Neural synapses are the connections between neurons in a neural circuit. There are 
three types of synapses – axodendritic (axon to dendrite), axosomatic (axon to soma), and 
axoaxonic (axon to axon). Neurons communicate with neurons by neurotransmitters, 
released from vesicles on the transmitting axon terminal, which are collected on receptor 
sites of the receiving neuron to generate a postsynaptic electric potential i.e. a voltage. 
This action potential can activate voltage­gated calcium channels which will cause 
synaptic vesicles to transport neurotransmitters to the axon terminal for a repeat of the 
transmission process; however, different neurotransmitters have different electrical 
properties so they may have either an excitatory or inhibitory effect on neuronal activity. 

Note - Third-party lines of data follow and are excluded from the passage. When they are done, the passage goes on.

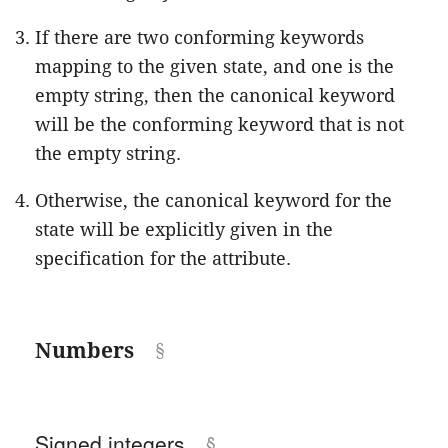
If there are two conforming keywords
mapping to the given state, and one is the
empty string, then the canonical keyword
will be the conforming keyword that is not
the empty string.
Otherwise, the canonical keyword for the
state will be explicitly given in the
specification for the attribute.
Numbers
Signed integers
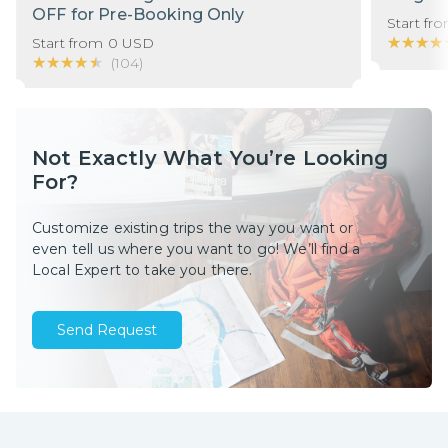
OFF for Pre-Booking Only
Start fr
★★★★
★★★★
Start from
0
USD
★★★★★
★★★★★
(
104
)
Not Exactly What You’re Looking
For?
Customize existing trips the way you want or
even tell us where you want to go! We’ll find a
Local Expert to take you there.
Send Request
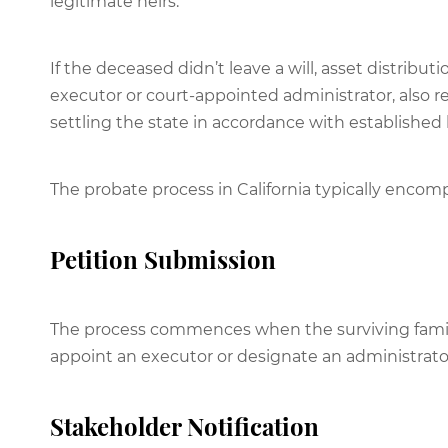
legitimate heirs.
If the deceased didn’t leave a will, asset distribut
executor or court-appointed administrator, also re
settling the state in accordance with established 
The probate process in California typically encom
Petition Submission
The process commences when the surviving family 
appoint an executor or designate an administrator i
Stakeholder Notification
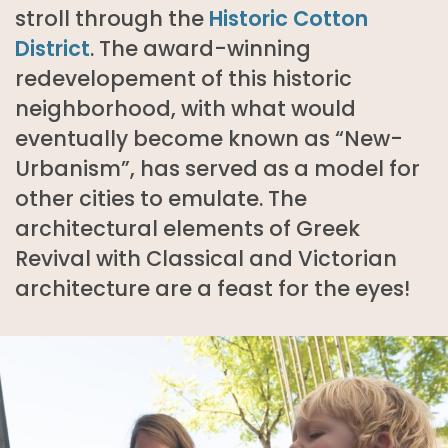
stroll through the
Historic Cotton
District
. The award-winning
redevelopement of this historic
neighborhood, with what would
eventually become known as “New-
Urbanism”, has served as a model for
other cities to emulate. The
architectural elements of Greek
Revival with Classical and Victorian
architecture are a feast for the eyes!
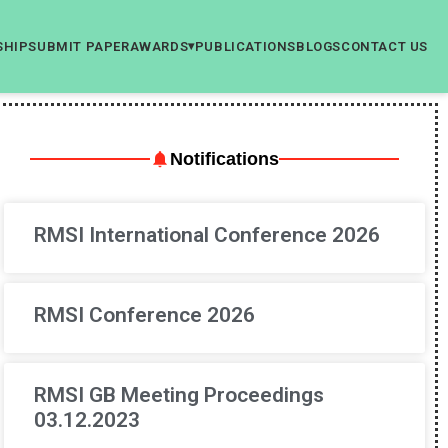
SHIP
SUBMIT PAPER
AWARDS
PUBLICATIONS
BLOGS
CONTACT US
▾
Notifications
RMSI International Conference 2026
RMSI Conference 2026
RMSI GB Meeting Proceedings
03.12.2023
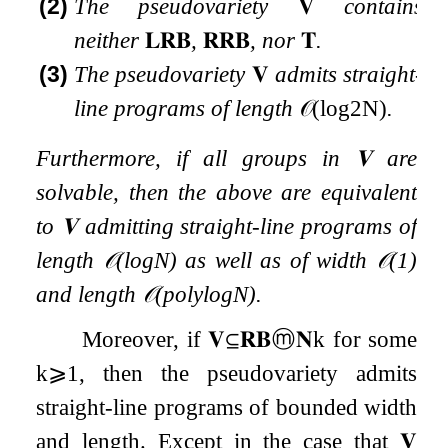
(2)
The pseudovariety
𝐕
contains
neither
𝐋𝐑𝐁
,
𝐑𝐑𝐁
, nor
𝐓
.
(3)
The pseudovariety
𝐕
admits straight-
line programs of length
𝒪
(
log
2
N
)
.
Furthermore, if all groups in
𝐕
are
solvable, then the above are equivalent
to
𝐕
admitting straight-line programs of
length
𝒪
(
log
N
)
as well as of width
𝒪
(
1
)
and length
𝒪
(
polylog
N
)
.
Moreover, if
𝐕
⊆
𝐑𝐁
ⓜ
𝐍
k
for some
k
⩾
1
, then the pseudovariety admits
straight-line programs of bounded width
and length. Except in the case that
𝐕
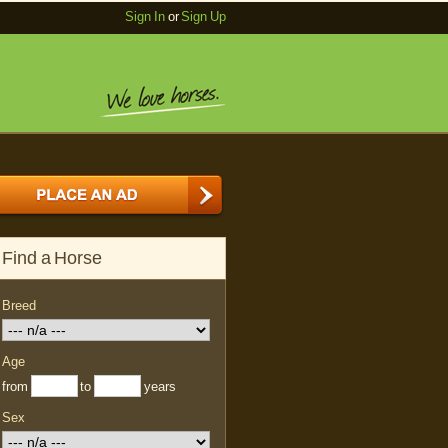
Sign In
or
Sign Up
Find a Horse
Breed
Age
from
to
years
Sex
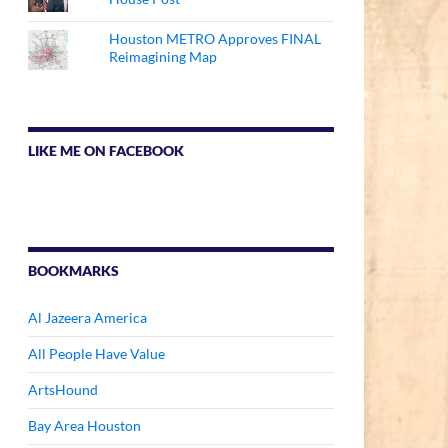
Houston METRO Approves FINAL
Reimagining Map
LIKE ME ON FACEBOOK
BOOKMARKS
Al Jazeera America
All People Have Value
ArtsHound
Bay Area Houston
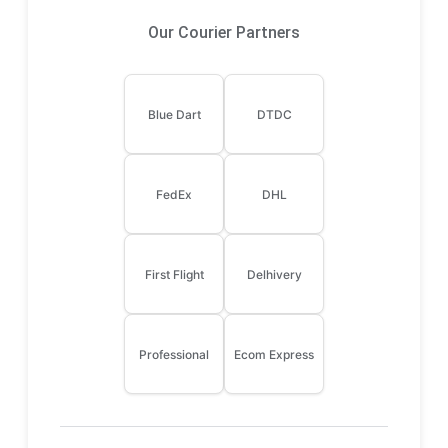
Our Courier Partners
Blue Dart
DTDC
FedEx
DHL
First Flight
Delhivery
Professional
Ecom Express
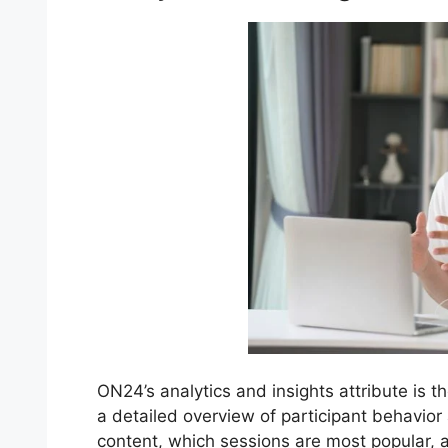
ON24’s analytics and insights attribute is t
a detailed overview of participant behavio
content, which sessions are most popular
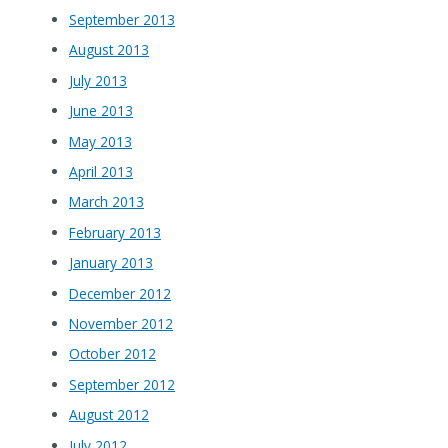
September 2013
August 2013
July 2013
June 2013
May 2013
April 2013
March 2013
February 2013
January 2013
December 2012
November 2012
October 2012
September 2012
August 2012
July 2012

There are three types of synaptic neurotransmitter activities – excitatory cholinergic 
(ACh), inhibitory GABA­ergic, and excitatory adrenergic. Excitatory cholinergic 
synapses release ACh which bind to receptors that trigger a release of sodium ions that 
create a negative electric potential at the synapse that at reaching ­55mV (from normal
­70mV, relative to environment) forces an action potential for target neuron; ACh can 
have an inhibitory effect on action potential for some neurons. An inhibitory GABA­ergic 
synapse releases GABA which opens chlorine ion channels instead and these 
hyperpolarize (further “negative­ize”) the synapses so that depolarization becomes more 
difficult and no action potential is created. An excitatory adrenergic synapse releases 
norepinephrine which binds to a G protein which binds to adenylate cyclase that converts 
ATP to cAMP. cAMP has multiple effects, which vary depending on cell, including the 
opening of ligand­regulated sodium ion gates that will generate an action potential, and 
activation or synthesis of enzymes to effect changes in metabolism. In the view of a 
computation, these three synaptic activities are different operations, and “the more 
synapses a neuron has the greater its information­processing capabilities.” Other 
neurotransmitters that create excitatory postsynaptic potentials are glutamate and 
aspartate, and inhibitory PSPs are generated by glycine in addition to GABA.
Synaptic summation refers to aggregation of PSPs, and a typical neuron requires 
30 EPSPs to depolarize or fire (form an action potential). Since the typical EPSP is .5mV 
and lasts 20ms, summation can occur by temporal accumulation of EPSPs by a synapse 
from an axon within a determinedly short period of time, or by spatial accumulation of 
EPSPs by a synapse from multiple axon terminals. Spatial summation is essentially 
distributed computing, involving the input of relatively less hard­working axons to 
achieve the same effect as one very hard­working axon trying to generate an action 
potential.
There are several types of neural circuits. Diverging circuits involve an action 
potential of one neuron traveling across a successively greater and greater number of 
neurons. Converging circuits is the vice­versa, with several neuronal action potentials 
intersecting at one neuron. Reverberating circuits are made of two linear circuits, one 
traveling in one direction across neurons and another traveling the other way from one 
neuron at the end of the first circuit to the beginning of the first circuit so that the first 
circuit is replicated due to the influence of the second circuit. Parallel after­discharge 
circuits are like diverging circuits that turn into converging circuits i.e. the action 
potential diverges across several neurons then converges upon a neuron. The usefulness of 
parallel after­discharge circuits is that the action potential can exist even without the 
originating neuron firing, as the in­between neurons between divergence and convergence 
can continue the action potential. An example with a simple parallel after­discharge 
circuit made of four neurons (so 2 in­between) that fire at the same time will maintain the 
action potential for twice the amount of time as if the in­betweens didn’t exist.